Days numbered for 'risky' lithium-ion batteries, researchers say after fast-charging breakthrough in sodium-ion alternatives

Newly developed sodium-ion (Na-ion) batteries could offer much faster charging speeds, higher energy density and improved safety compared to conventional lithium-ion (Li-ion) batteries, researchers say.

Using Na-ion batteries, an alternative to the Li-ion batteries found in most devices today, researchers at Tokyo University of Science have used a new carbon-based electrolyte to improve Na-ion energy density and charging speed.

All batteries contain an anode and a cathode, two electrodes that determine how current flows to and from the device. In Li-ion batteries, the cathode is made primarily of graphite because it is an excellent material for storing lithium ions that are later discharged.

However, Na-ion batteries use hard carbon (HC) – a porous combination of thousands of “turbostratic building blocks”, essentially a complex crystalline structure that excels at storing sodium ions. It is theoretically a very fast charging material.

Previous HC research has found it difficult to demonstrate that this theoretical charging rate is practically possible because ions entering the dense electrolyte at high speed experience a traffic jam-like deceleration. But in a new study published on December 15, 2025 in the journal Chemical sciencescientists decided to overcome this obstacle.

Limiting the risks of Li-ion batteries

The researchers combined small concentrations of HC with aluminum oxide, a chemically inactive material, into a combined electrode. This allowed the ions to flow freely into the HC particles without “transportation” problems.

After overcoming the problem, the researchers proved that sodium ions can enter HC at a similar rate to lithium ions entering graphite in a Li-ion battery.

The researchers also found that the bottleneck of the entire process is the rate at which the ions fill the “pores” in the HC, where “pores” describe the process by which the ions form pseudo-metallic clusters inside the nanoscopic pores on the surface of the HC.

Through careful analysis, the researchers found that sodium ions need less energy to form these clusters. The finding suggests that under the right conditions, Na-ion batteries – also called SIBs – can achieve faster charging than Li-ion batteries.

Shinichi Komabaprofessor at the department of applied chemistry at Tokyo University of Science, explained va declaration. “Our results also suggest that sodium insertion is less sensitive to temperature, based on the consideration of a smaller activation energy than lithiation.”

In the real world, the results could help na-ion batteries become more widespread for applications that require incredibly fast charging or discharging. For example, battery systems for grid energy storage would benefit from the ability to quickly discharge energy on demand. It is also of utmost importance that the batteries remain stable when they are used on a large scale to store energy produced from renewable sources.

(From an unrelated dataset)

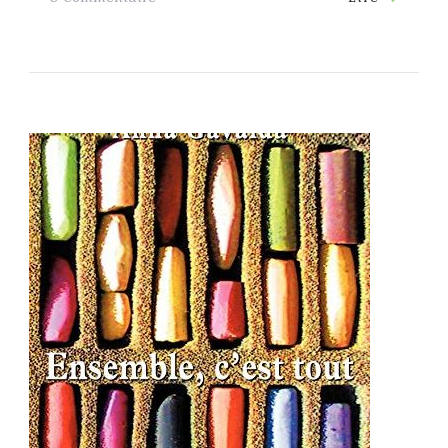
Harry
Potter,
Tomes
Illustrés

Na-ion batteries are safer than Li-ion batteries as stated in point a study 2025 researchers from the Islamic University of Technology, Idaho State University and the University of Waterloo. The stable sodium ions they contain are less prone to the chain reaction that causes Li-ion batteries to burn or even explode when damaged.

British National Council of Firefighters stated that battery energy storage systems that use Li-ion batteries pose a “significant fire risk”, particularly because once they catch fire, the batteries cannot be easily extinguished.

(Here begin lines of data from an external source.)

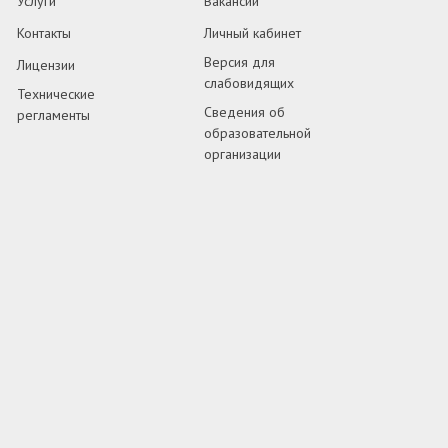
Услуги
Вакансии
Контакты
Личный кабинет
Версия для
Лицензии
слабовидящих
Технические
Сведения об
регламенты
образовательной
организации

Thermal runaway, the self-sustaining process that causes Li-ion batteries to ignite, can be sustained even without oxygen. The British Security Council noted that once ignited, Li-ion batteries in some electric vehicles can burn for hours or even days.

If na-ion batteries like those tested in the study were produced on a large scale, they could avoid these risks entirely.

“Our results quantitatively show that the charging rate of SIBs using an HC anode can reach higher rates than LIBs. [lithium-ion battery]Komaba said in a statement.